▸ GIVEN INFORMATION
-- Opening Marker --

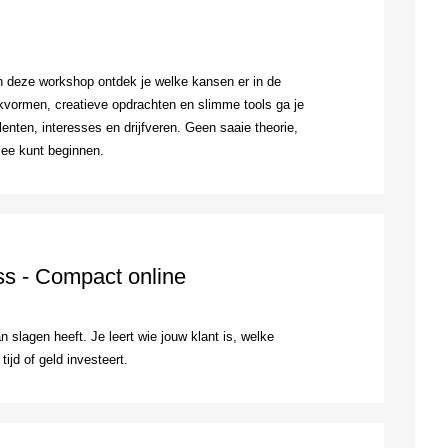
 deze workshop ontdek je welke kansen er in de
rkvormen, creatieve opdrachten en slimme tools ga je
alenten, interesses en drijfveren. Geen saaie theorie,
mee kunt beginnen.
ss - Compact online
 slagen heeft. Je leert wie jouw klant is, welke
ijd of geld investeert.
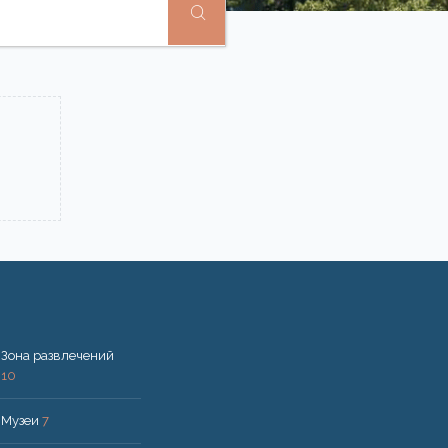
Зона развлечений
10
Музеи
7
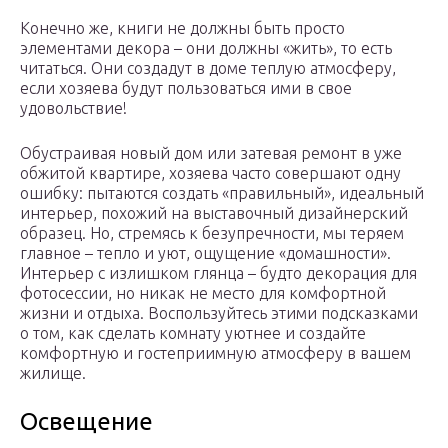
Конечно же, книги не должны быть просто
элементами декора – они должны «жить», то есть
читаться. Они создадут в доме теплую атмосферу,
если хозяева будут пользоваться ими в свое
удовольствие!
Обустраивая новый дом или затевая ремонт в уже
обжитой квартире, хозяева часто совершают одну
ошибку: пытаются создать «правильный», идеальный
интерьер, похожий на выставочный дизайнерский
образец. Но, стремясь к безупречности, мы теряем
главное – тепло и уют, ощущение «домашности».
Интерьер с излишком глянца – будто декорация для
фотосессии, но никак не место для комфортной
жизни и отдыха. Воспользуйтесь этими подсказками
о том, как сделать комнату уютнее и создайте
комфортную и гостеприимную атмосферу в вашем
жилище.
Освещение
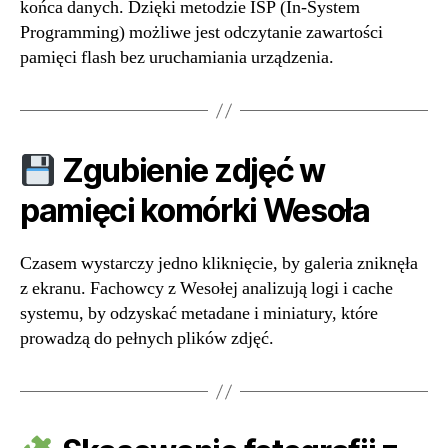
końca danych. Dzięki metodzie ISP (In-System
Programming) możliwe jest odczytanie zawartości
pamięci flash bez uruchamiania urządzenia.
Zgubienie zdjęć w
pamięci komórki Wesoła
Czasem wystarczy jedno kliknięcie, by galeria zniknęła
z ekranu. Fachowcy z Wesołej analizują logi i cache
systemu, by odzyskać metadane i miniatury, które
prowadzą do pełnych plików zdjęć.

-- Closing Marker --

▸ TASK BRIEF
Every record gets retyped exactly; no picture goes into the copy.

▸ OUTPUT FOR THIS EXERCISE
 deze workshop ontdek je welke kansen er in de
rkvormen, creatieve opdrachten en slimme tools ga je
alenten, interesses en drijfveren. Geen saaie theorie,
mee kunt beginnen.
ss - Compact online
 slagen heeft. Je leert wie jouw klant is, welke
ijd of geld investeert.
Зона развлечений
10
Музеи
7
Конечно же, книги не должны быть просто
элементами декора – они должны «жить», то есть
читаться. Они создадут в доме теплую атмосферу,
если хозяева будут пользоваться ими в свое
удовольствие!
Обустраивая новый дом или затевая ремонт в уже
обжитой квартире, хозяева часто совершают одну
ошибку: пытаются создать «правильный», идеальный
интерьер, похожий на выставочный дизайнерский
образец. Но, стремясь к безупречности, мы теряем
главное – тепло и уют, ощущение «домашности».
Интерьер с излишком глянца – будто декорация для
фотосессии, но никак не место для комфортной
жизни и отдыха. Воспользуйтесь этими подсказками
о том, как сделать комнату уютнее и создайте
комфортную и гостеприимную атмосферу в вашем
жилище.
Освещение
końca danych. Dzięki metodzie ISP (In-System
Programming) możliwe jest odczytanie zawartości
pamięci flash bez uruchamiania urządzenia.
Zgubienie zdjęć w
pamięci komórki Wesoła
Czasem wystarczy jedno kliknięcie, by galeria zniknęła
z ekranu. Fachowcy z Wesołej analizują logi i cache
systemu, by odzyskać metadane i miniatury, które
prowadzą do pełnych plików zdjęć.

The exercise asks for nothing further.